Em uníssono, dezenas de crianças palestinas nos campos de refugiados de Shuafat, em Jerusalém Oriental, e Jalazoun, na Cisjordânia, próximo a Ramallah, cantam ao som de berimbau. A roda acontece no meio de casas modestas de tijolos brancos. Provenientes de famílias numerosas, as crianças refugiadas lutam entre si para chamar a atenção dos adultos com gritos de "ana, ana, ana" ("eu, eu, eu" em árabe).

VIVIANE VAZ, Agência Estado

11 de dezembro de 2011 | 09h23

"A capoeira ensina para eles que o tempo é para todos. Todo mundo tem a possibilidade de fazer alguma coisa: de cantar, de tocar um instrumento, de ir para o meio da roda", diz Daniel Vallejo, de 29 anos, mais conhecido como mestre Arami.

O mexicano de "coração brasileiro" incentiva as crianças a cantarem no volume máximo.
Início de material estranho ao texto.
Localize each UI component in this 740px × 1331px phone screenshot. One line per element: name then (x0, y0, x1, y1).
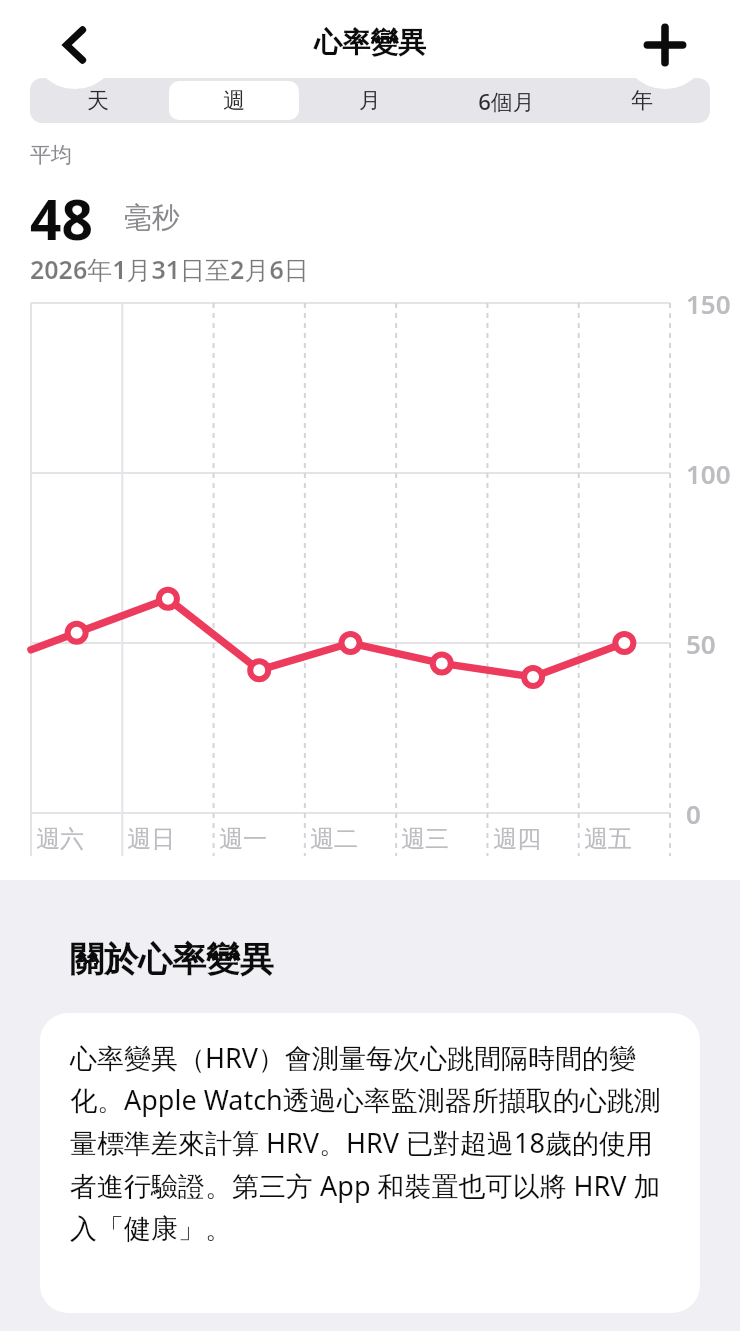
staticText: 0 (686, 796, 701, 831)
staticText: 50 (686, 626, 716, 661)
staticText: 平均 (30, 142, 72, 168)
button[interactable]: 心率變異（HRV）會測量每次心跳間隔時間的變化。Apple Watch透過心率監… (40, 1013, 700, 1313)
staticText: 月 (359, 87, 381, 115)
button[interactable]: Add (621, 1, 709, 89)
button[interactable]: 6個月 (441, 81, 571, 120)
button[interactable]: 週 (169, 81, 299, 120)
staticText: 週日 (127, 824, 175, 854)
button[interactable]: Back (31, 1, 119, 89)
button[interactable]: 天 (33, 81, 163, 120)
staticText: 150 (686, 286, 731, 321)
staticText: 心率變異（HRV）會測量每次心跳間隔時間的變化。Apple Watch透過心率監… (70, 1039, 670, 1246)
staticText: 2026年1月31日至2月6日 (30, 252, 309, 286)
staticText: 毫秒 (124, 200, 180, 235)
staticText: 天 (87, 87, 109, 115)
staticText: 週二 (310, 824, 358, 854)
staticText: 週三 (401, 824, 449, 854)
staticText: 週五 (584, 824, 632, 854)
staticText: 心率變異 (0, 25, 740, 60)
button[interactable]: 年 (577, 81, 707, 120)
staticText: 關於心率變異 (70, 938, 274, 981)
button[interactable]: 月 (305, 81, 435, 120)
staticText: 週 (223, 87, 245, 115)
staticText: 週四 (493, 824, 541, 854)
staticText: 48 (30, 181, 93, 256)
staticText: 年 (631, 87, 653, 115)
staticText: 6個月 (478, 86, 535, 116)
staticText: 100 (686, 456, 731, 491)
staticText: 週一 (219, 824, 267, 854)
staticText: 週六 (36, 824, 84, 854)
Elas entram na roda com vergonha, cantando baixinho, com medo de levantar muito a voz. "Pouco a pouco eles descobrem que uma pessoa sozinha pode fazer muitas coisas, mas quando estamos em grupo, podemos construir uma escada para tocar o céu e as estrelas."

Além dele, mais dois mestres brasileiros foram contratados para o projeto, financiado pelo governo brasileiro, da Agência de Refugiados das Nações Unidas (UNRWA). A iniciativa partiu da ONG Bidna Capoeira, que implementou o ensino da capoeira com sucesso nos campos de refugiados na Síria e o levou para os territórios palestinos com um projeto-piloto em março deste ano. "A capoeira dá um sentido de família para essas crianças", diz o fundador da Bidna, o sírio-alemão Tarek Alsaleh.

Na terça-feira, o escritório de representação diplomática do Brasil em Ramallah formalizou a colaboração com o projeto com US$ 83 mil. O valor serve para comprar instrumentos e pagar os professores por pelo menos seis meses. Mais de 600 crianças de 8 campos serão atendidas pelo programa. As informações são do jornal O Estado de S. Paulo.